** Opening Data to process block **

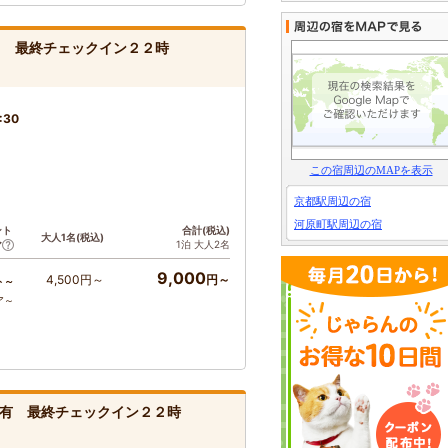
し 最終チェックイン２２時
:30
この宿周辺のMAPを表示
京都駅周辺の宿
河原町駅周辺の宿
ント
合計(税込)
大人1名(税込)
1泊 大人2名
ア
9,000
4,500円～
円～
ト～
ア～
有 最終チェックイン２２時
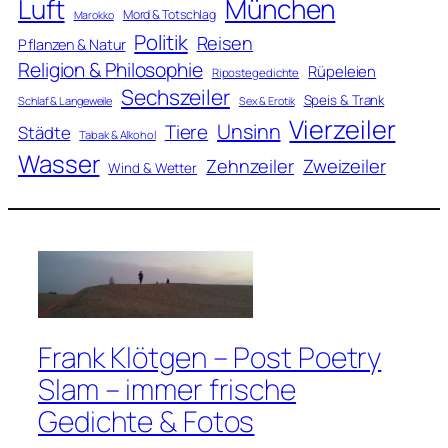
Luft
München
Mord & Totschlag
Marokko
Politik
Reisen
Pflanzen & Natur
Religion & Philosophie
Rüpeleien
Ripostegedichte
Sechszeiler
Speis & Trank
Schlaf & Langeweile
Sex & Erotik
Vierzeiler
Unsinn
Tiere
Städte
Tabak & Alkohol
Wasser
Zweizeiler
Zehnzeiler
Wind & Wetter
Frank Klötgen – Post Poetry
Slam – immer frische
Gedichte & Fotos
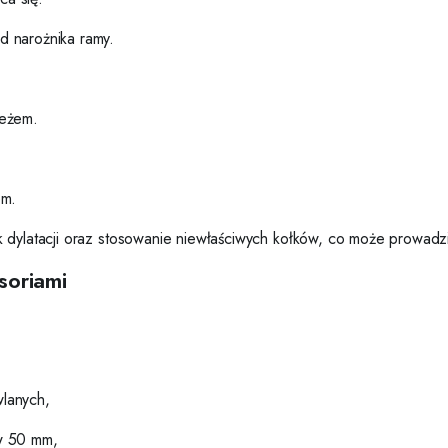
 narożnika ramy.
ieżem.
em.
 dylatacji oraz stosowanie niewłaściwych kołków, co może prowadzić
soriami
lanych,
w 50 mm,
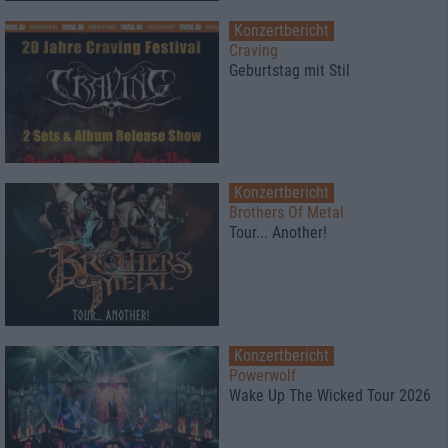
Konzertbericht
Craving
Geburtstag mit Stil
Konzertbericht
Brothers Of Metal
Tour... Another!
Konzertbericht
Powerwolf
Wake Up The Wicked Tour 2026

** Closing Data to process block **

Goal of the exercise:
Out of the data above, return each line where the word "Tour" can be found.

Result of this exercise:
Tour... Another!
Wake Up The Wicked Tour 2026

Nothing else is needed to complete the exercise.